BrooksLabUCSC / flair

Full-Length Alternative Isoform analysis of RNA
Other
201 stars 69 forks source link

ValueError in filter_isoforms_by_proportion_of_gene_expr.py #338

Open byee4 opened 1 month ago

byee4 commented 1 month ago

Copy and paste the exact command you tried to run flair collapse -g /home/bay001/annotations/mm39/GRCm39.primary_assembly.genome.fa -q output/aligned/synapse10M_all_corrected.bed -r sample69.fastq.gz sample70.fastq.gz sample71.fastq.gz sample72.fastq.gz sample2_69.fastq.gz sample2_70.fastq.gz sample2_71.fastq.gz sample2_72.fastq.gz --output output_10M.0 -f /home/bay001/annotations/mm39/gencode_vM35/gencode.vM35.annotation.gtf --support 0 --threads 24 --check_splice --generate_map --annotation_reliant generate --stringent; How did you install Flair? (We'd prefer it if you used one of the top two because they are the least likely to have package compatibility problems.)

  1. bioconda (e.g. conda create -n flair -c conda-forge -c bioconda flair)

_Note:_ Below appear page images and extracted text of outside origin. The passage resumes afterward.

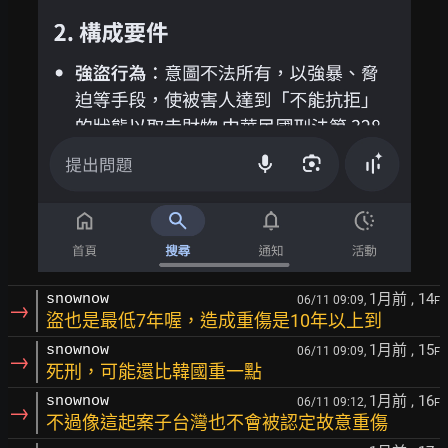
1月前
, 14
snownow
06/11 09:09,
F
→
盜也是最低7年喔，造成重傷是10年以上到
1月前
, 15
snownow
06/11 09:09,
F
→
死刑，可能還比韓國重一點
1月前
, 16
snownow
06/11 09:12,
F
→
不過像這起案子台灣也不會被認定故意重傷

conda create -n flair-2.0.0 python=3.8 conda install -c bioconda -c conda-forge flair minimap2 samtools bedtools pipfreeze.txt

What happened? Program errored out after ~4 hours when running flair collapse

Annotated ends extracted from GTF
Read data extracted
Single-exon genes grouped, collapsing
Traceback (most recent call last):
  File "/home/bay001/miniconda_tscc2/envs/flair-2.0.0/lib/python3.8/site-packages/flair/filter_isoforms_by_proportion_of_gene_expr.py", line 61, in <module>
    if float(iso[0][-1])/gene_total >= s:
ValueError: could not convert string to float: 'X'
Writing temporary files to /tmp/tmpjivpz4da/
Making transcript fasta using annotated gtf and genome sequence
Aligning reads to reference transcripts
Counting supporting reads for annotated transcripts
Setting up unassigned reads for flair-collapse novel isoform detection
Renaming isoforms using gtf
Traceback (most recent call last):
  File "/home/bay001/miniconda_tscc2/envs/flair-2.0.0/bin/flair", line 10, in <module>
    sys.exit(main())
  File "/home/bay001/miniconda_tscc2/envs/flair-2.0.0/lib/python3.8/site-packages/flair/flair.py", line 1035, in main
    status = collapse()
  File "/home/bay001/miniconda_tscc2/envs/flair-2.0.0/lib/python3.8/site-packages/flair/flair.py", line 600, in collapse
    subprocess.check_call([sys.executabl
[pipfreeze.txt](https://github.com/BrooksLabUCSC/flair/files/15492487/pipfreeze.txt)
e, path+'filter_isoforms_by_proportion_of_gene_expr.py',
  File "/home/bay001/miniconda_tscc2/envs/flair-2.0.0/lib/python3.8/subprocess.py", line 364, in check_call
    raise CalledProcessError(retcode, cmd)
subprocess.CalledProcessError: Command '['/home/bay001/miniconda_tscc2/envs/flair-2.0.0/bin/python', '/home/bay001/miniconda_tscc2/envs/flair-2.0.0/lib/python3.8/site-packages/flair/filter_isoforms_by_proportion_of_gene_expr.py', 'output_10M.0.firstpass.bed', '0.0', 'output_10M.0.firstpass.bed']' returned non-zero exit status 1.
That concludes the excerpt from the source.